Renzi dice che Meloni sul decreto Lavoro ha mentito due volte
"La presidente del Consiglio ha detto il falso, non è il taglio delle tasse più alto degli ultimi decenni". Matteo Renzi convoca una conferenza stampa di Italia Viva per parlare del decreto Lavoro e ribadire un concetto già espresso in un tweet qualche giorno fa. La spiegazione è affidata a Luigi Marattin, seduto accanto a Renzi. Dall'altro lato Raffaella Paita. "Vai Gigi", dice il leader. Marattin illustra le due bugie del governo Meloni: non c'è un aumento di stipendio medio di 100 euro e non è il taglio delle tasse più importante degli ultimi decenni. Ma non solo: il governo si è messo nella condizione di partire già con venti miliardi in meno nella scrittura della prossima manovra di bilancio, viste tutte le misure temporanee da confermare con il rischio di replicare il caso accise.
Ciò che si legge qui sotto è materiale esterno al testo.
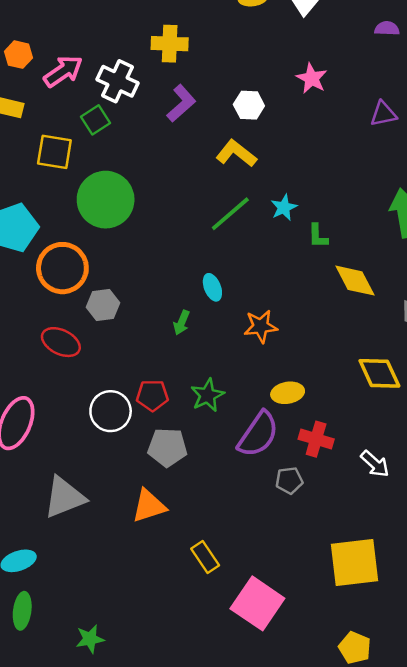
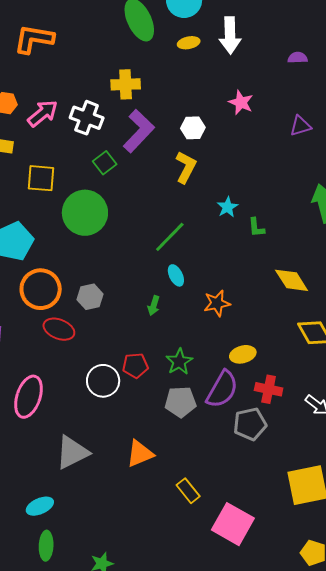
purple L-shape: (181, 103) -> (139, 131), size x1.4
green square: (96, 120) -> (105, 163), moved
yellow L-shape: (236, 153) -> (186, 167), turned 84
green line: (230, 214) -> (170, 237), moved
orange circle: (62, 268) -> (41, 289), moved
yellow diamond: (355, 281) -> (292, 280), moved
gray pentagon: (167, 447) -> (180, 402), moved
gray pentagon: (289, 480) -> (250, 424), size x1.5

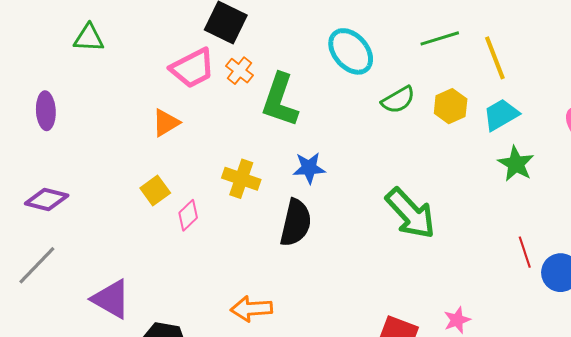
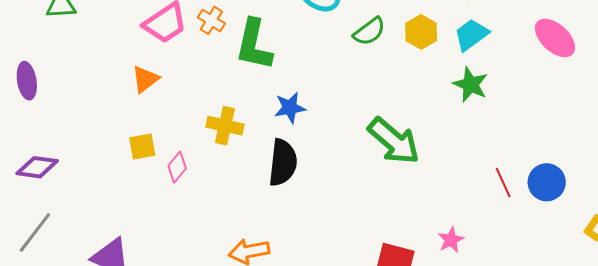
green star: (516, 164) -> (471, 85), moved
yellow square: (155, 191) -> (142, 147), turned 32
red line: (525, 252) -> (503, 182), moved

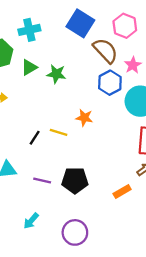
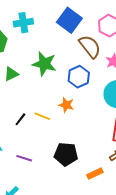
green triangle: (29, 67) -> (11, 74), moved
green star: (56, 74) -> (44, 64), size x1.4
blue hexagon: (110, 83) -> (79, 77), moved
black pentagon: (75, 180) -> (66, 154), moved

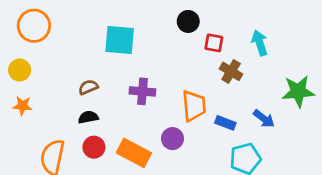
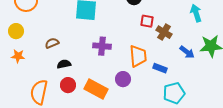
red square: (214, 43) -> (147, 21), moved
cyan arrow: (260, 43) -> (196, 13), moved
brown semicircle: (88, 87) -> (52, 43), moved
blue arrow: (264, 119) -> (187, 52), moved

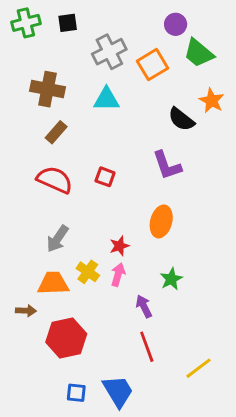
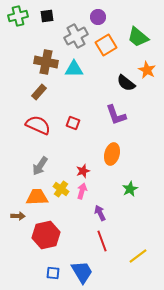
purple circle: (176, 24) -> (98, 17), moved
brown cross: (47, 89) -> (46, 62), moved
green star: (171, 279) -> (130, 189), moved

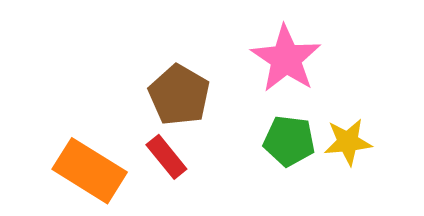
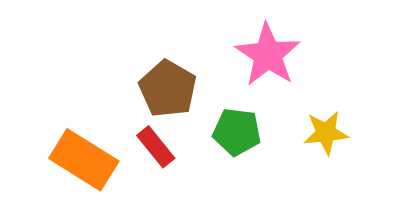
green pentagon: (289, 141) -> (237, 132), moved

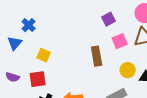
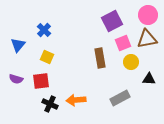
purple square: (109, 19) -> (112, 21), size x1.5
blue cross: (29, 25) -> (44, 30), moved
yellow circle: (128, 70) -> (131, 62), moved

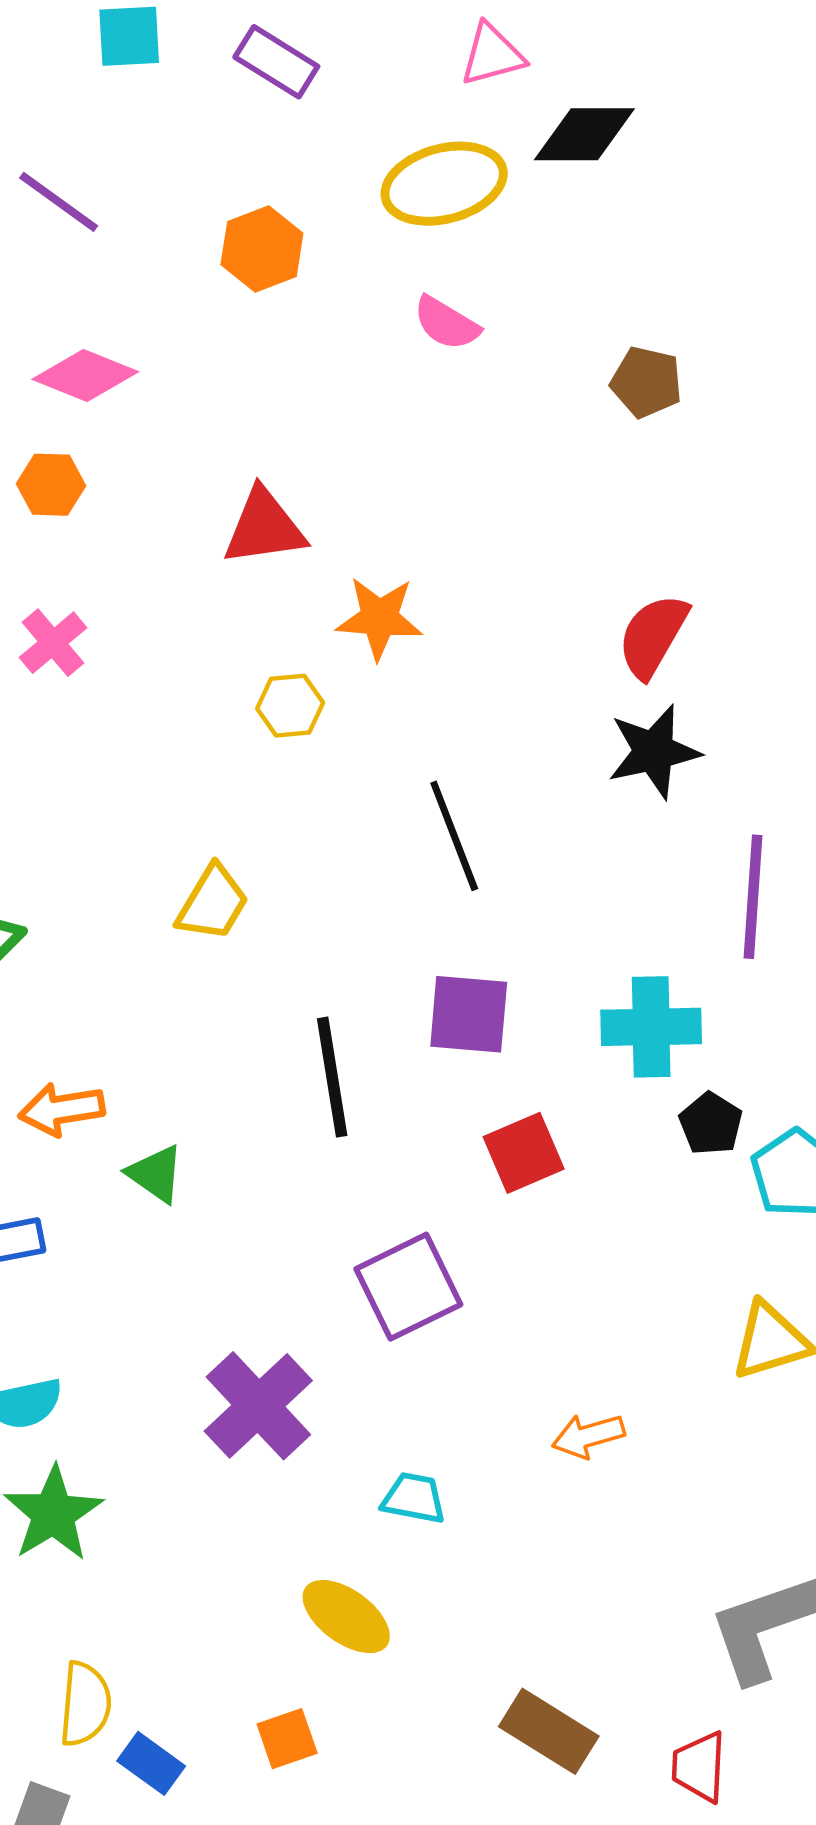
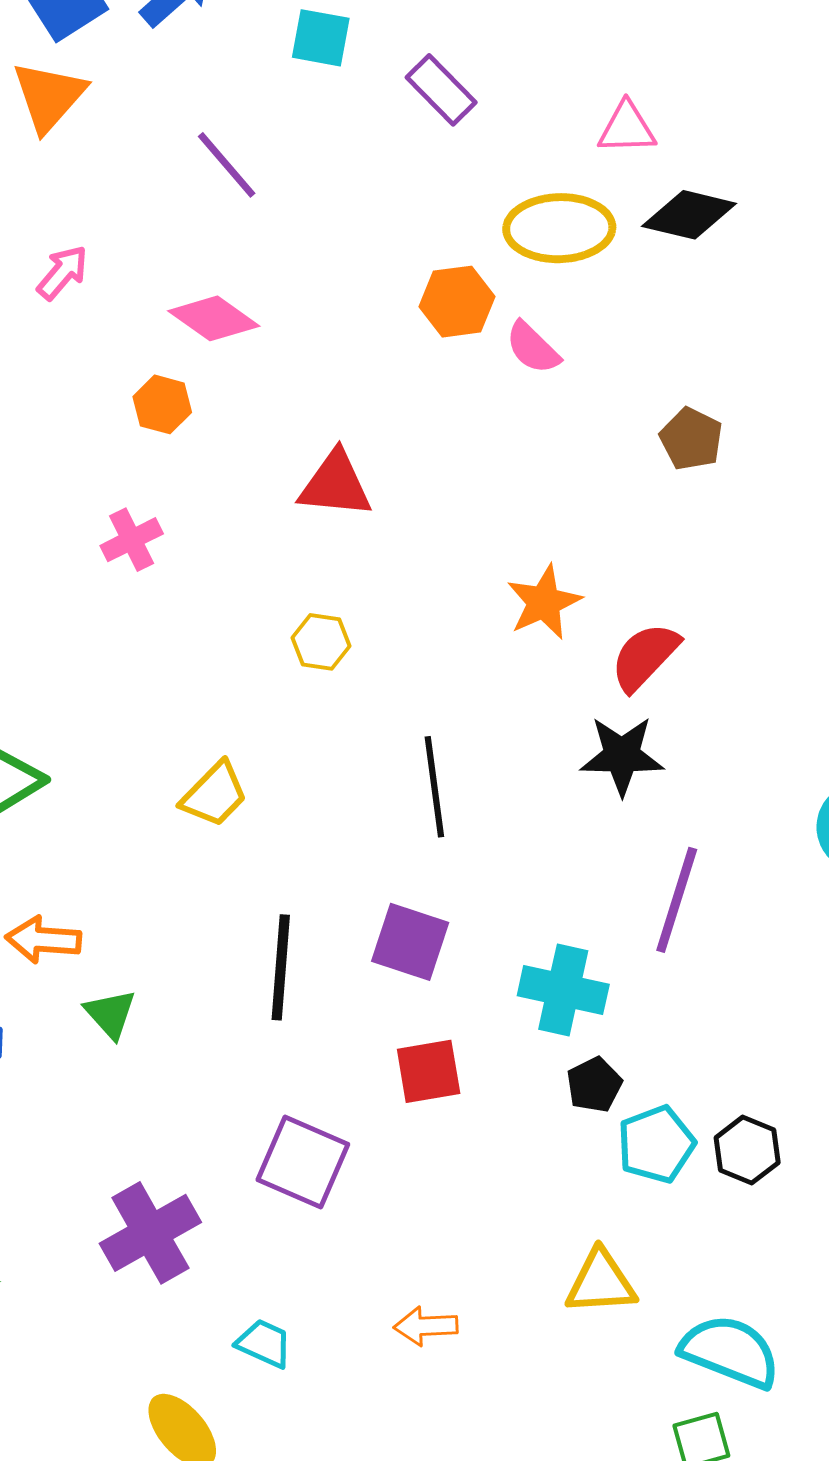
orange hexagon: (262, 249) -> (457, 302), moved
orange star: (379, 618) -> (544, 602), moved, turned 30
purple square: (408, 1287) -> (303, 1162), turned 36

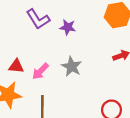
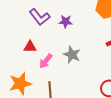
red triangle: (16, 66) -> (30, 47), moved

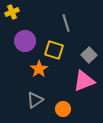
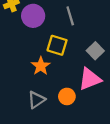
purple circle: (25, 41) -> (33, 16), moved
orange circle: (63, 109) -> (67, 96), moved

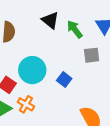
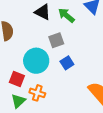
gray square: (92, 55) -> (56, 40), moved
blue square: (64, 80) -> (67, 63), turned 32

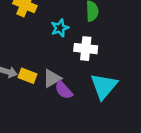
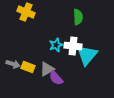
cyan star: (60, 28) -> (56, 45), moved
cyan triangle: (104, 86) -> (87, 55), moved

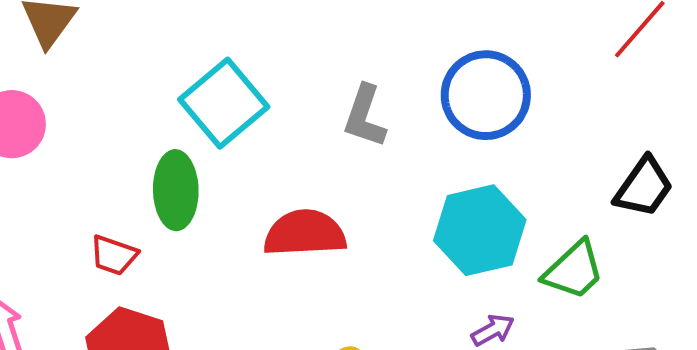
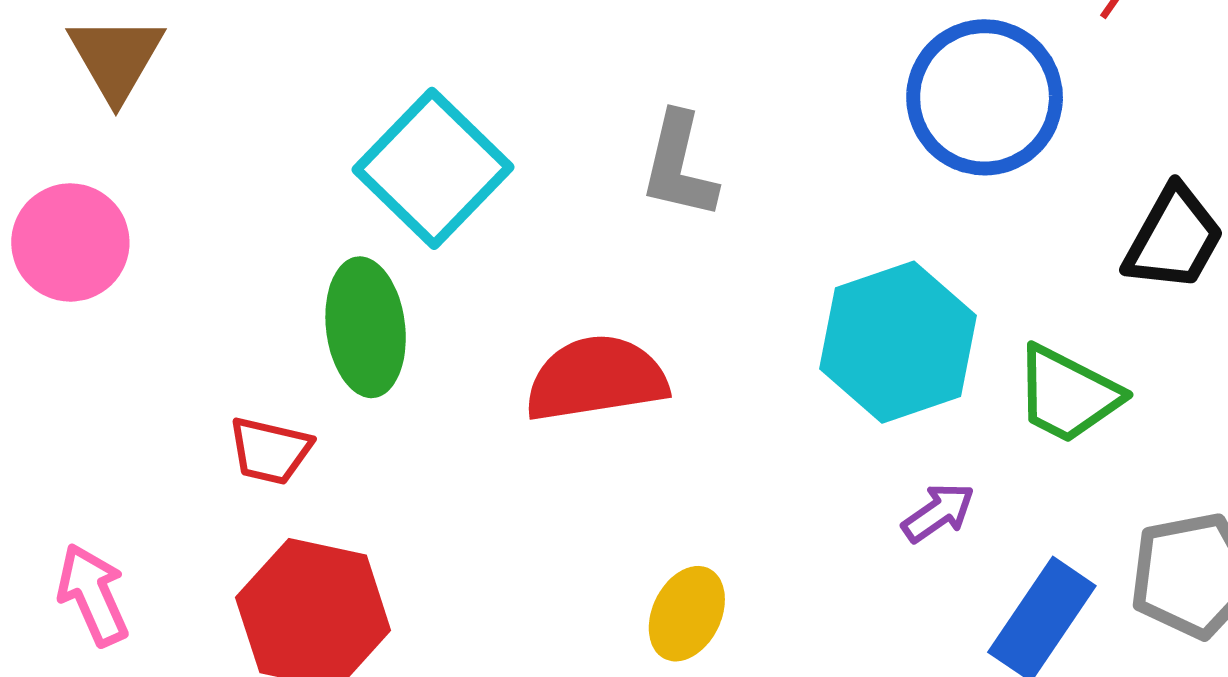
blue circle: (486, 95) -> (985, 97), moved
green trapezoid: (574, 270) -> (1068, 394), turned 76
"In una sinistra che sogna la patrimoniale, in una destra che sogna la flat tax, siamo gli unici pronti a lavorare seriamente sul fisco – dice Renzi – Chiediamo al governo una sessione parlamentare sulle tasse, venga in aula anziché stare su Youtube. Meloni ci venga a dire perché in campagna elettorale parlavano di flat tax e ora c'è un taglietto del cuneo fiscale". E attacca: "Su questo tema finisce la luna di miele dell'esecutivo, perché parlano bene in campagna elettorale e razzolano male governando". Ma gli spunti non mancano, anche per colpire le altre opposizioni: "La prima proposta di Elly Schlein va nella direzione della patrimoniale, e noi siamo diversi da questa sinistra perché loro vogliono alzare le tasse – insiste Renzi – Il Pd più dice patrimoniale più perde le elezioni come dimostrato da Enrico Letta".
Intanto "Meloni la storia l'ha fatta su Instagram – insiste Renzi – Cara Giorgia, lascia Youtube e vieni in Parlamento". Quanto al decreto in sé, al di là della questione della linea comunicativa del governo, il leader di Italia Viva insiste: "Tornano alle misure del Jobs act e al Rei, ma vale tutto visto che oggi Salvini esulta per aver abolito il reddito di cittadinanza che lui stesso aveva approvato".